Once the keys are generated, the last step is to put the public key record into the DNS. This again is simple in principle but can be surprisingly hard in practice, particularly when the DNS server is fronted by a web based provisioning system, or the mail and DNS servers are managed by different mutually hostile groups.

Most DNS software reads the records from files in a textual format similar to the master file format described in 1987 in RFC 1035, like this:

k0903._domainkey.taugh.com. IN TXT “v=DKIM1; h=sha1:sha256; p=MIGfMA0G CSqGSIb3DQEBAQUAA4GNADCBiQKBgQDoLLTbRvOcbGSFujXff4R08XXMxE5kJhFpIxBd/n /O7+YOTfg7lUWO8D14J6bXfOC0Bm93WHj1Dj3yXfJ/QTO5TjcmsjBNwW/XItJ4dFnEHWUg 6Ta8g7intJMtdVvMjW86/LpmFy/x3wxtHrbzifbjh0hxi54pAsCeIRuhfWyeKQIDAQAB ;”

(This is all on one line in the file; it’s folded here to fit in a screen width.) For provisioning systems with access to the files, all they need to do is to add the record to the end of the file. But web provisioning systems add extra problems. The first is that some of them don’t handle TXT records at all. All you need to handle mail and web servers are A records, for the servers’ addresses, and MX records for the names of the mail servers, and perhaps CNAME records to alias equivalent domains together, so that’s all the provisioning software handled. Since DNS servers tend to reject an entire file of records if any have syntax errors, the provisioning system needs to do careful syntax checking, and it’s understandable that there’d be little interest in writing checking code for records that weren’t likely to be used. Fortunately for DKIM, vast numbers of domains have published records for SPF or Sender-ID path authentication, and those are also TXT records, so by now it’s rare to have a system that can’t handle TXT.

The next problem is the record name. All DKIM records include the name component _domainkey to prevent accidental collisions with names used for other things. DNS names with underscores are deliberately second-class citizens; they can’t be used as the names of hosts in A or MX records, although they can be used for many other kinds of records. SPF didn’t use an underscore name (one of its more severe design errors), and names of web and mail servers can’t have underscores, so again, provisioning systems often don’t handle them. It’s not a hard thing to fix technically, but it’s at least a software upgrade or patch.

A subtle problem with provisioning relates to record lengths. Text strings in TXT records are limited to 255 chararacters, because they’re stored with an eight-bit length field. A TXT record can contain more than one string, and the DKIM spec says that multiple strings are OK, but not all provisioning systems handle that. In the example above, the string is 243 characters, so it wouldn’t take many more options to blow past 255.

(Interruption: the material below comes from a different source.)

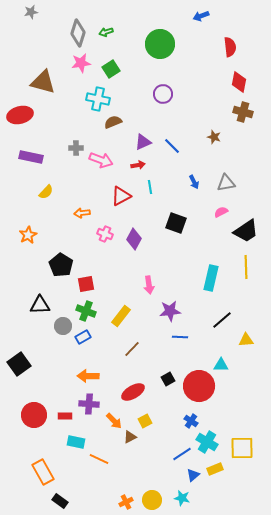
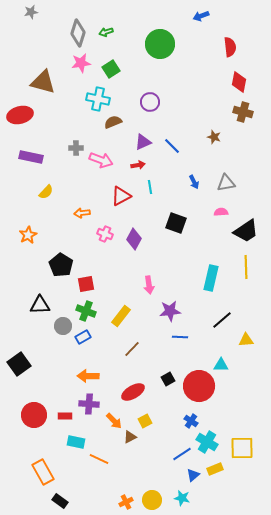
purple circle at (163, 94): moved 13 px left, 8 px down
pink semicircle at (221, 212): rotated 24 degrees clockwise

Finally, DKIM keys are supposed to be rotated every once in a while, switching to a new selector (the part in the name before _domainkey) and a new pair of keys. I do it once a month, which is probably overkill, but rotating them at least once or twice a year is good practice.

Rotating keys is a three phase project. First, a few days before the planned key change, the new keys have to be generated and added to the DNS servers, to give them time to propagate to secondary servers and become visible throughout the DNS. Then, on the day of the key change, the signing software needs to switch to the new selector. Finally, a week or so later after all of the mail with the old selector has either been delivered or bounced, the old keys are removed from the DNS. Again, none of this is conceptually difficult, but someone has to remember to do it, and if the keys are only rotated once a year, it’s hard to remember what one did (or one’s predecessor did) last time. My perl scripts to do it all automatically, but this is a level of automated DNS management that’s somewhat beyond what’s usually handled now.

I think these are the main problems with DKIM provisioning, but I invite reports from other people who’ve done it, particularly if you’ve run into other problems.